Kelsi Vanada
Dear friends,
In today’s Gospel passage (John 4:31-38), the disciples are trying to attend to Jesus’s human needs.
They urge him to eat something, but he says, “I have food to eat that you do not know about.” The disciples wonder whether someone else has brought him something to eat, but Jesus explains that obeying God is food for him: “My food is to do the will of him who sent me and to complete his work.”
In our Wednesday Mosaic discussion at the end of February about Lenten fasts, a fellow parishioner shared that when she fasted for the first time, she took literally a friend’s advice to feed on God’s word, and would pull out her Bible whenever her stomach grumbled.
Father Matthew shared that he fasts before celebrating the Eucharist on Sundays because he wants his first food of the day to be the divine meal we share.
I’m a poet, and I would say that poetry feeds me.
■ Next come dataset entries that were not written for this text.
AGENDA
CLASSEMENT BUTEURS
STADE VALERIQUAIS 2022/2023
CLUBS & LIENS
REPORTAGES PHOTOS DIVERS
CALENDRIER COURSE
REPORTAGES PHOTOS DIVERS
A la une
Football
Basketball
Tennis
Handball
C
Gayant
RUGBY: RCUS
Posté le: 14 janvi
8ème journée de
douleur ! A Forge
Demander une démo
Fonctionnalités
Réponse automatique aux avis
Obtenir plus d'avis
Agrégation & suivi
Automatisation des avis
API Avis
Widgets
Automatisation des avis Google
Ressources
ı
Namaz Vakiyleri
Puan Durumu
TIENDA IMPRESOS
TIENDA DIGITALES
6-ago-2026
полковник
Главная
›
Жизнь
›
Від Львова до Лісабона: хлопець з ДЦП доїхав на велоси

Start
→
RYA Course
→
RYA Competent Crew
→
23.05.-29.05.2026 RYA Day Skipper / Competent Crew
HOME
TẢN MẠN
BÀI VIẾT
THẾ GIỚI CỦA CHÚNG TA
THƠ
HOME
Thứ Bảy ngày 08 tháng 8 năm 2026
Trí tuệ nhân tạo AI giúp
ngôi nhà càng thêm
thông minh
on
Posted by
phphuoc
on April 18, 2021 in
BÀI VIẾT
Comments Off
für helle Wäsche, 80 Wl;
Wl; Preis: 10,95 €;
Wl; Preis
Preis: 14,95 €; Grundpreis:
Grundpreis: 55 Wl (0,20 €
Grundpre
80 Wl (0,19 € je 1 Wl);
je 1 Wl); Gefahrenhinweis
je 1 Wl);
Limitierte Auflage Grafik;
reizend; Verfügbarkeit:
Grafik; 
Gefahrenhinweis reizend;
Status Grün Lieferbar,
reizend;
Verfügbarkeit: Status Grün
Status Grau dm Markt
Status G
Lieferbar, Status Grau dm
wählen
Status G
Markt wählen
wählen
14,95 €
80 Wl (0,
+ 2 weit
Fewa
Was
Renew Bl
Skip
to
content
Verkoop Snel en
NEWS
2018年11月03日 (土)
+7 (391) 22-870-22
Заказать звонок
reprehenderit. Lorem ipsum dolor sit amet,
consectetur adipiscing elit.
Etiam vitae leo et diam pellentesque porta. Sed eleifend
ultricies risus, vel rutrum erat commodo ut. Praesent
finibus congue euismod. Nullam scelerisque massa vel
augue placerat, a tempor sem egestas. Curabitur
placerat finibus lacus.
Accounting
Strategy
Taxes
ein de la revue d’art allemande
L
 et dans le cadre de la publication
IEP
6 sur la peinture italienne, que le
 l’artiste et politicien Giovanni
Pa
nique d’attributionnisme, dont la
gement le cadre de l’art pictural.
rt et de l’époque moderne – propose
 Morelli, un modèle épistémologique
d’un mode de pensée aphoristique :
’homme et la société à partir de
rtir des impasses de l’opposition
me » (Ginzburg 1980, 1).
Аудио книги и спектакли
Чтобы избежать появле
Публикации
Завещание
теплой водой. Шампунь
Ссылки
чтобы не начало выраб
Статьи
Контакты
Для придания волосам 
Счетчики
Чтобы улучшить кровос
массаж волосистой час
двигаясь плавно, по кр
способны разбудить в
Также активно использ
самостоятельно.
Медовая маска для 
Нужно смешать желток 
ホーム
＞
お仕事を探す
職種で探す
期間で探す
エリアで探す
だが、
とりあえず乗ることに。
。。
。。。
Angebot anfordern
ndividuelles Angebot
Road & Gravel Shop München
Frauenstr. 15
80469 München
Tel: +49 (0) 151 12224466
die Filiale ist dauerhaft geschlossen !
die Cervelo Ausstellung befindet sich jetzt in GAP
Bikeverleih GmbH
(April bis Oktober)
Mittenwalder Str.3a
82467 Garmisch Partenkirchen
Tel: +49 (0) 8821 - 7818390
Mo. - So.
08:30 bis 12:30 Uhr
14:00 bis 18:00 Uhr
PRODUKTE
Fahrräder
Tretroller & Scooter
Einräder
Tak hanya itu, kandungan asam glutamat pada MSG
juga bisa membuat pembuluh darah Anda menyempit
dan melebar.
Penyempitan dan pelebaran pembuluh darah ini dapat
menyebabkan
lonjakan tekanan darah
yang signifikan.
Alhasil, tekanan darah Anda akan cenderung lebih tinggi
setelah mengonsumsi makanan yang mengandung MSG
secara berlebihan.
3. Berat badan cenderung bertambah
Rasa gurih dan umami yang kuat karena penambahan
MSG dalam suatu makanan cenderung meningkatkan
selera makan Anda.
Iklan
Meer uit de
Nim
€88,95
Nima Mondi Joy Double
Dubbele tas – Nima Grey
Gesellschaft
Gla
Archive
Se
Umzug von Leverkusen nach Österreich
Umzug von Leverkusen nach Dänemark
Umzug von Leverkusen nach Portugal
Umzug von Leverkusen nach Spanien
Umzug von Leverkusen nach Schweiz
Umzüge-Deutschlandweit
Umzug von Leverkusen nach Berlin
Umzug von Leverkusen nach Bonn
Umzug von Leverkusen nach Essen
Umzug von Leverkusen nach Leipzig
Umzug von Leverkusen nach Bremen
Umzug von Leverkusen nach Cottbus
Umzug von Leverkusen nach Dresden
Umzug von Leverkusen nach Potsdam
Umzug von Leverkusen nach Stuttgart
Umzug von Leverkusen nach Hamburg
I think of the poet Brenda Hillman, who once said that she “gulps” as much poetry as she can each day, because she needs it. Or there’s the famous William Carlos Williams line: “It is difficult / to get the news from poems / Yet men die miserably every day / for lack / of what is found there.”
Sometimes poetry feels like a divine language, as Deacon Susan shared in a recent sermon—and “feeding” on it can help me encounter the Divine.
Taking part in the liturgy of Sunday mass with all of you feeds me, too. Lent is a good time to consider what feeds each of us, and whether we are getting enough spiritual sustenance.